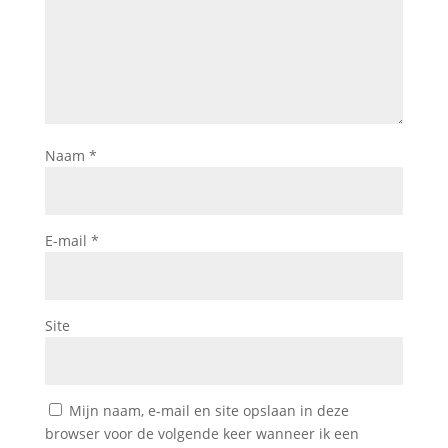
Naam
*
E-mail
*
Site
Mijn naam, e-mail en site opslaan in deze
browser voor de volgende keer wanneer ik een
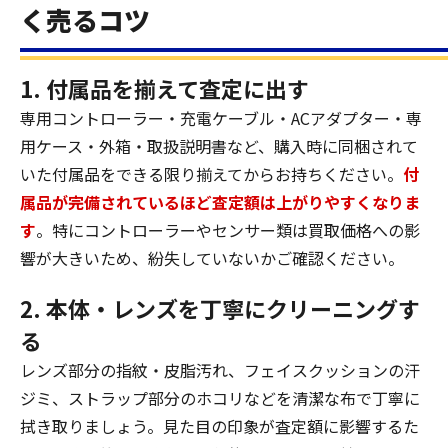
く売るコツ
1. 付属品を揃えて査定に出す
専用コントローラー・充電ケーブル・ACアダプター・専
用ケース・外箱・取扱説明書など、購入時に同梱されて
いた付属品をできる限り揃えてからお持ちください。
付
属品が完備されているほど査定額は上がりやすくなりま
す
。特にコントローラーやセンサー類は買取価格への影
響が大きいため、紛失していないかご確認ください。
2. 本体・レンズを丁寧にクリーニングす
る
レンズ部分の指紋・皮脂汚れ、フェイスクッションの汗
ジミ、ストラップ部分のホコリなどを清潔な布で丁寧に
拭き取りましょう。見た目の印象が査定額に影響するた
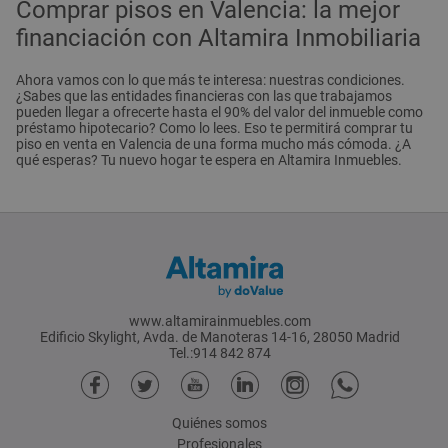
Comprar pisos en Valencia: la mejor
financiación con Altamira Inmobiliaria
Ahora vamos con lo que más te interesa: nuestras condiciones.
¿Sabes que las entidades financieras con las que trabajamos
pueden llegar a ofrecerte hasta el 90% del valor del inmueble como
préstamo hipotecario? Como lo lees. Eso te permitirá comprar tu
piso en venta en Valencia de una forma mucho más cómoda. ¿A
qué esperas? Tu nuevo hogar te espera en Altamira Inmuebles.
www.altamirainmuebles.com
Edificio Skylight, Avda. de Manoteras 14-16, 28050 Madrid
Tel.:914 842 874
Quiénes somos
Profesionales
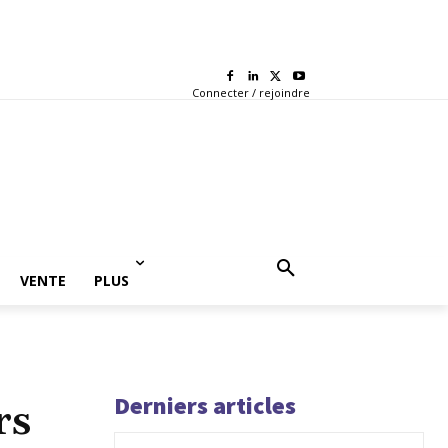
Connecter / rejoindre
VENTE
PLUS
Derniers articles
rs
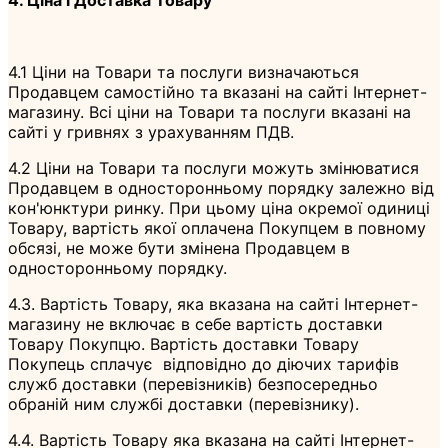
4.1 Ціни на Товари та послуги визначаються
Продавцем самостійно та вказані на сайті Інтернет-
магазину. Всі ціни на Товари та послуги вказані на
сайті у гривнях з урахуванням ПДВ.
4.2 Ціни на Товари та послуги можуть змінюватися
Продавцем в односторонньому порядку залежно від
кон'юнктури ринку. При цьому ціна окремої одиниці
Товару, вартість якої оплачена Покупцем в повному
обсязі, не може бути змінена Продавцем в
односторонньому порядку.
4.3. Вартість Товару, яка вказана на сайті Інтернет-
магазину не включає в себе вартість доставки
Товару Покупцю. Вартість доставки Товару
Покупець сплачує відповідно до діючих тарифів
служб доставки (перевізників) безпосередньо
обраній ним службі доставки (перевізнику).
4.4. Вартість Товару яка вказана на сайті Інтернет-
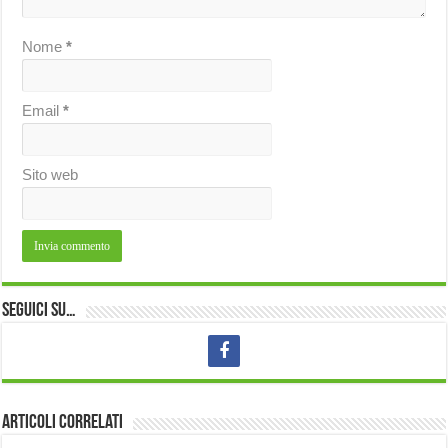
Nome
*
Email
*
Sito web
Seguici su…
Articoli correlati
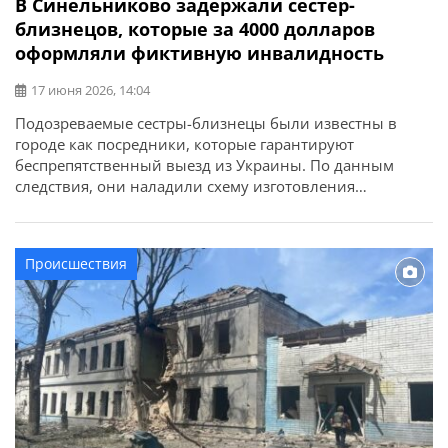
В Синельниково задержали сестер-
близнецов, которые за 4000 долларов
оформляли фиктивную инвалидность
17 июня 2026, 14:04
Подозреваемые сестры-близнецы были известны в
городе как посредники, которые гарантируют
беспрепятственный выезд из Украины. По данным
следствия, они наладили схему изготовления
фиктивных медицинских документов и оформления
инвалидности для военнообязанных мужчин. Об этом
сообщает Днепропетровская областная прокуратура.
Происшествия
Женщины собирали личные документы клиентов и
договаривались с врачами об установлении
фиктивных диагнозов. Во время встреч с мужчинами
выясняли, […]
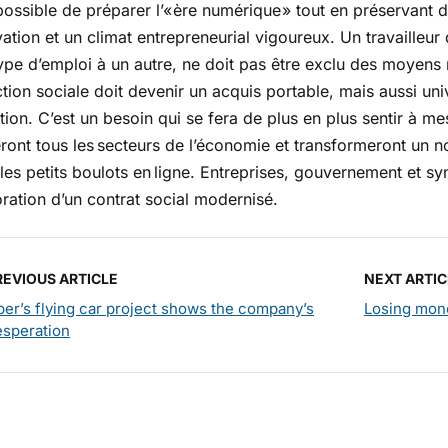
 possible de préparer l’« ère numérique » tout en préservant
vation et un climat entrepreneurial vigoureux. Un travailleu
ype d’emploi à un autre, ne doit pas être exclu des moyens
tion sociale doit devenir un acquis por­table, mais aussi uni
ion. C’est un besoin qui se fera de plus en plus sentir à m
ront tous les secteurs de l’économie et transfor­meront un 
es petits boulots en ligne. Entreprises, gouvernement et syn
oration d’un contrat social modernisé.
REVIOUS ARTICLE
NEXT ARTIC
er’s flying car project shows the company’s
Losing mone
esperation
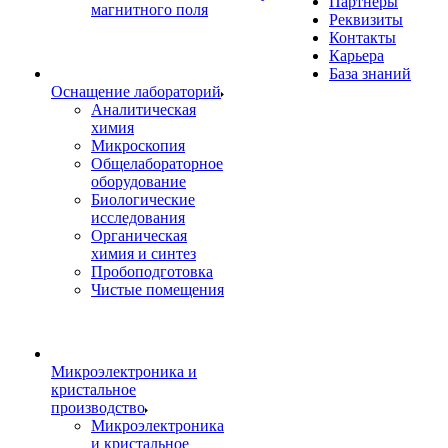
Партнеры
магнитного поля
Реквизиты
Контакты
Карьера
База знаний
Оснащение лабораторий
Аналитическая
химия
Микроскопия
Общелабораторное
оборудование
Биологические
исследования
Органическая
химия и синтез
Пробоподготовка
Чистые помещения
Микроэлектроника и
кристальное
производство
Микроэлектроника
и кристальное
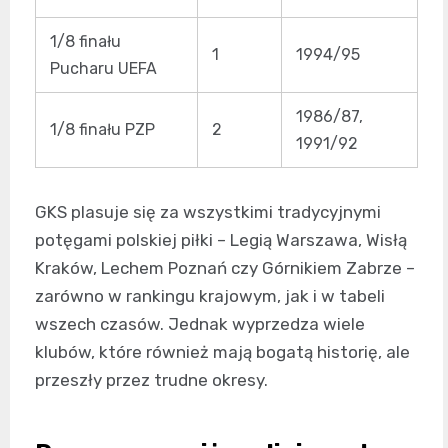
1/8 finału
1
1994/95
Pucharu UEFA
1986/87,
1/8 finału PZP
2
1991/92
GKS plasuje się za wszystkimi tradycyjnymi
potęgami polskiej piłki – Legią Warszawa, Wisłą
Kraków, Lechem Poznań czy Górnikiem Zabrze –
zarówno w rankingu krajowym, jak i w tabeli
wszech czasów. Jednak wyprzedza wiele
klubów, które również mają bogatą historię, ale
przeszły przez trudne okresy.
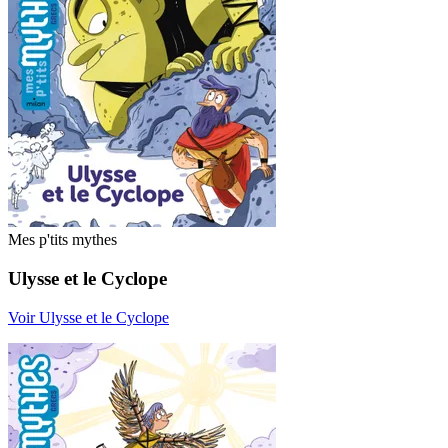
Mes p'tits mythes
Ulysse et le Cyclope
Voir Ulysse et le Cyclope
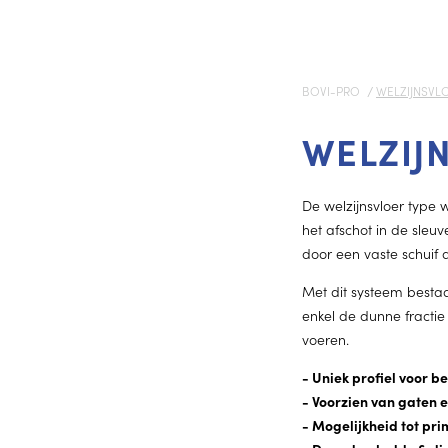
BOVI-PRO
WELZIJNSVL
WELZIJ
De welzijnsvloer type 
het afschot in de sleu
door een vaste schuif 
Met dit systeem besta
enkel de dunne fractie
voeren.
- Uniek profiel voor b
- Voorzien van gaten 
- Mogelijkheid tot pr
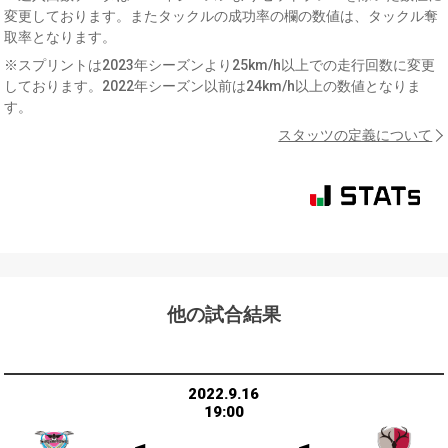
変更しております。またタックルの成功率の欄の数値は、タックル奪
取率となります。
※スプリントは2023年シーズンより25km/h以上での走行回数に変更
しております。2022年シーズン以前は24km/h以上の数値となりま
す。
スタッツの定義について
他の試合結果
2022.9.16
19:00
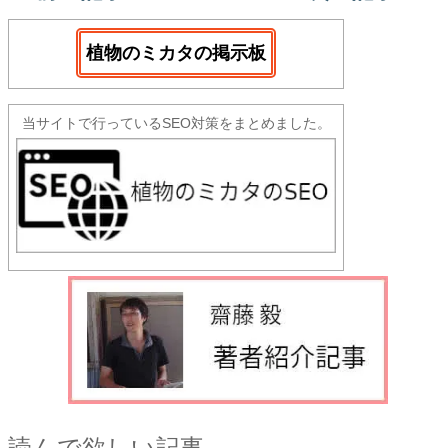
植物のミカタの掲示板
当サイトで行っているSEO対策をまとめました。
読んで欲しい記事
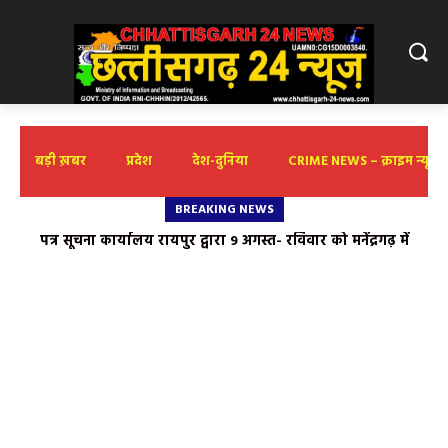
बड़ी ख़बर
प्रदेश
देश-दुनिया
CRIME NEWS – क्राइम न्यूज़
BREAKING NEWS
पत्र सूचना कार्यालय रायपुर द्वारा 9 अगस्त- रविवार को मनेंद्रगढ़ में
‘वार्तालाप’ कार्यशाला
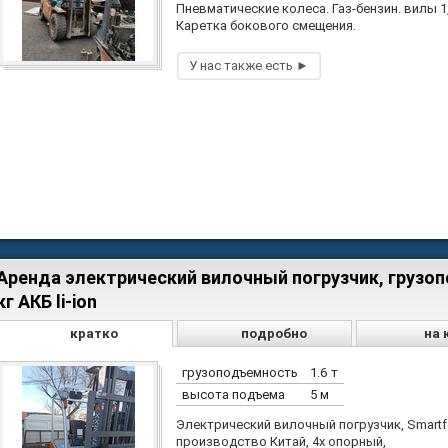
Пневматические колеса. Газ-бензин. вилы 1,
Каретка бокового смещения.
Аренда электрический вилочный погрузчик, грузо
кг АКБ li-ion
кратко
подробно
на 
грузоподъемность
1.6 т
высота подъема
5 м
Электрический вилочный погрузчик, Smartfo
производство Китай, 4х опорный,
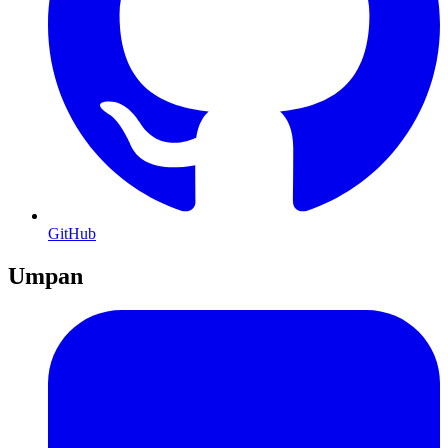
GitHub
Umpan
--------
● What you should do: Exact transcription of the full listing above is required; images do not belong in it.

● Answer for the task:
Naam
*
E-mail
*
Site
Mijn naam, e-mail en site opslaan in deze
browser voor de volgende keer wanneer ik een
く売るコツ
1. 付属品を揃えて査定に出す
専用コントローラー・充電ケーブル・ACアダプター・専
用ケース・外箱・取扱説明書など、購入時に同梱されて
いた付属品をできる限り揃えてからお持ちください。
付
属品が完備されているほど査定額は上がりやすくなりま
す
。特にコントローラーやセンサー類は買取価格への影
響が大きいため、紛失していないかご確認ください。
2. 本体・レンズを丁寧にクリーニングす
る
レンズ部分の指紋・皮脂汚れ、フェイスクッションの汗
ジミ、ストラップ部分のホコリなどを清潔な布で丁寧に
拭き取りましょう。見た目の印象が査定額に影響するた
Comprar pisos en Valencia: la mejor
financiación con Altamira Inmobiliaria
Ahora vamos con lo que más te interesa: nuestras condiciones.
¿Sabes que las entidades financieras con las que trabajamos
pueden llegar a ofrecerte hasta el 90% del valor del inmueble como
préstamo hipotecario? Como lo lees. Eso te permitirá comprar tu
piso en venta en Valencia de una forma mucho más cómoda. ¿A
qué esperas? Tu nuevo hogar te espera en Altamira Inmuebles.
www.altamirainmuebles.com
Edificio Skylight, Avda. de Manoteras 14-16, 28050 Madrid
Tel.:914 842 874
Quiénes somos
Profesionales
Connecter / rejoindre
VENTE
PLUS
Derniers articles
rs
4.1 Ціни на Товари та послуги визначаються
Продавцем самостійно та вказані на сайті Інтернет-
магазину. Всі ціни на Товари та послуги вказані на
сайті у гривнях з урахуванням ПДВ.
4.2 Ціни на Товари та послуги можуть змінюватися
Продавцем в односторонньому порядку залежно від
кон'юнктури ринку. При цьому ціна окремої одиниці
Товару, вартість якої оплачена Покупцем в повному
обсязі, не може бути змінена Продавцем в
односторонньому порядку.
4.3. Вартість Товару, яка вказана на сайті Інтернет-
магазину не включає в себе вартість доставки
Товару Покупцю. Вартість доставки Товару
Покупець сплачує відповідно до діючих тарифів
служб доставки (перевізників) безпосередньо
обраній ним службі доставки (перевізнику).
4.4. Вартість Товару яка вказана на сайті Інтернет-
Nome
*
Email
*
Sito web
Seguici su…
Articoli correlati
В Синельниково задержали сестер-
близнецов, которые за 4000 долларов
оформляли фиктивную инвалидность
17 июня 2026, 14:04
Подозреваемые сестры-близнецы были известны в
городе как посредники, которые гарантируют
беспрепятственный выезд из Украины. По данным
следствия, они наладили схему изготовления
фиктивных медицинских документов и оформления
инвалидности для военнообязанных мужчин. Об этом
сообщает Днепропетровская областная прокуратура.
Происшествия
Женщины собирали личные документы клиентов и
договаривались с врачами об установлении
фиктивных диагнозов. Во время встреч с мужчинами
выясняли, […]
 possible de préparer l’« ère numérique » tout en préservant
vation et un climat entrepreneurial vigoureux. Un travailleu
ype d’emploi à un autre, ne doit pas être exclu des moyens
tion sociale doit devenir un acquis por­table, mais aussi uni
ion. C’est un besoin qui se fera de plus en plus sentir à m
ront tous les secteurs de l’économie et transfor­meront un 
es petits boulots en ligne. Entreprises, gouvernement et syn
oration d’un contrat social modernisé.
REVIOUS ARTICLE
NEXT ARTIC
er’s flying car project shows the company’s
Losing mone
esperation
Партнеры
магнитного поля
Реквизиты
Контакты
Карьера
База знаний
Оснащение лабораторий
Аналитическая
химия
Микроскопия
Общелабораторное
оборудование
Биологические
исследования
Органическая
химия и синтез
Пробоподготовка
Чистые помещения
Микроэлектроника и
кристальное
производство
Микроэлектроника
и кристальное
1/8 finału
1
1994/95
Pucharu UEFA
1986/87,
1/8 finału PZP
2
1991/92
GKS plasuje się za wszystkimi tradycyjnymi
potęgami polskiej piłki – Legią Warszawa, Wisłą
Kraków, Lechem Poznań czy Górnikiem Zabrze –
zarówno w rankingu krajowym, jak i w tabeli
wszech czasów. Jednak wyprzedza wiele
klubów, które również mają bogatą historię, ale
przeszły przez trudne okresy.
Mes p'tits mythes
Ulysse et le Cyclope
Voir Ulysse et le Cyclope
BOVI-PRO
WELZIJNSVL
WELZIJ
De welzijnsvloer type 
het afschot in de sleu
door een vaste schuif 
Met dit systeem besta
enkel de dunne fractie
voeren.
- Uniek profiel voor b
- Voorzien van gaten 
- Mogelijkheid tot pr
変更しております。またタックルの成功率の欄の数値は、タックル奪
取率となります。
※スプリントは2023年シーズンより25km/h以上での走行回数に変更
しております。2022年シーズン以前は24km/h以上の数値となりま
す。
スタッツの定義について
他の試合結果
2022.9.16
19:00
植物のミカタの掲示板
当サイトで行っているSEO対策をまとめました。
読んで欲しい記事
बड़ी ख़बर
प्रदेश
देश-दुनिया
CRIME NEWS – क्राइम न्यूज़
BREAKING NEWS
पत्र सूचना कार्यालय रायपुर द्वारा 9 अगस्त- रविवार को मनेंद्रगढ़ में
‘वार्तालाप’ कार्यशाला
Пневматические колеса. Газ-бензин. вилы 1,
Каретка бокового смещения.
Аренда электрический вилочный погрузчик, грузо
кг АКБ li-ion
кратко
подробно
на 
грузоподъемность
1.6 т
высота подъема
5 м
Электрический вилочный погрузчик, Smartfo
производство Китай, 4х опорный,
GitHub
Umpan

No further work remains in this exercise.